Thursday, July 05, 2007

The right question.

Warning: Technical content included.

The Internet has a whole crap load of information on it... and wading through it can be a difficult task, and is a skill that has to be acquired. Google has made it easier, and for that I respect them.

But it all comes down to asking the right question.

The issue I've been struggling with recently is to do with pure virtual destructors in C++. In my previous job I worked almost exclusively with Java and so my C++ knowledge comes only from uni days... which was pre STL to give a time frame for it. For the last year and a bit I've been working with a mixed C++ and PHP environment... with some legacy Borland Kylix thrown in to give me white hair. Recently I've been trying to work through the design and reimplementation of our backend which I've been trying to do using the best of OO. This means lots of C++ classes and good inheritance models... and trying to understand some of the basics of inheritance coming from a Java background. This means I refer to things as interfaces etc. The main thing with this, I've not really understood is how and when to use virtual destructors. From my understanding if you wanted the equivalent to a Java interface you would declare the class with a pure virtual destructor (virtual ~MyClass() = 0). If I forgot to make the virtual destructor the GNU compiler with -Wall would politely remind me that I hadn't specified a virtual destructor when I had virtual methods. Which I would then do by making the the destructor a pure virtual... which would then give me errors at run time saying that it tried to execute a pure virtual destructor. Also I've been implementing plugin systems (using dlopen) and these would not work with pure virtual destructors. Its all confusing.

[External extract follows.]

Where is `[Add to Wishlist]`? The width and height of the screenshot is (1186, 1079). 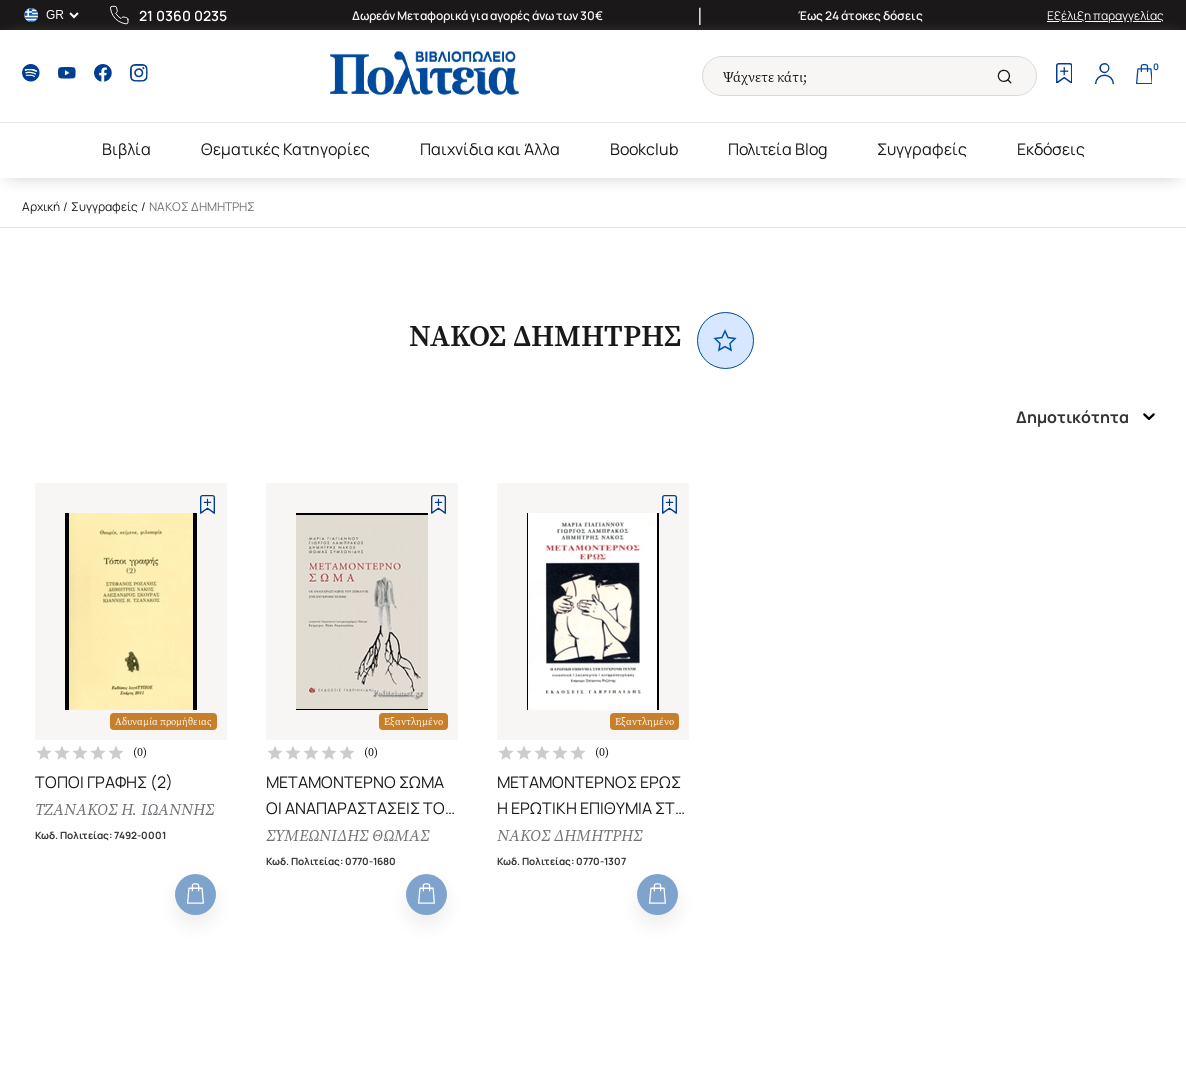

So given my ignorance I finally worked out the question to ask - when to use a pure virtual destructor. A quick google came up with this link: which filled in the missing detail:
If the class should be abstract (you want to prevent instantiating it) but it doesn't happen to have any other pure virtual functions, a common technique to make the destructor pure virtual ...
Of course, any derived class' destructor must call the base class' destructor, and so the destructor must still be defined (even if it's empty):

So in summary the points I learnt as a Java person moving into C++ land:

  1. There is no such things as an Interface in C++ - everything is an abstract class - and that is ok because C++ allows for multiple inheritance

  2. The closest thing to an Interface is a class with only pure virtuals - but you still must have implementation for the destructor!!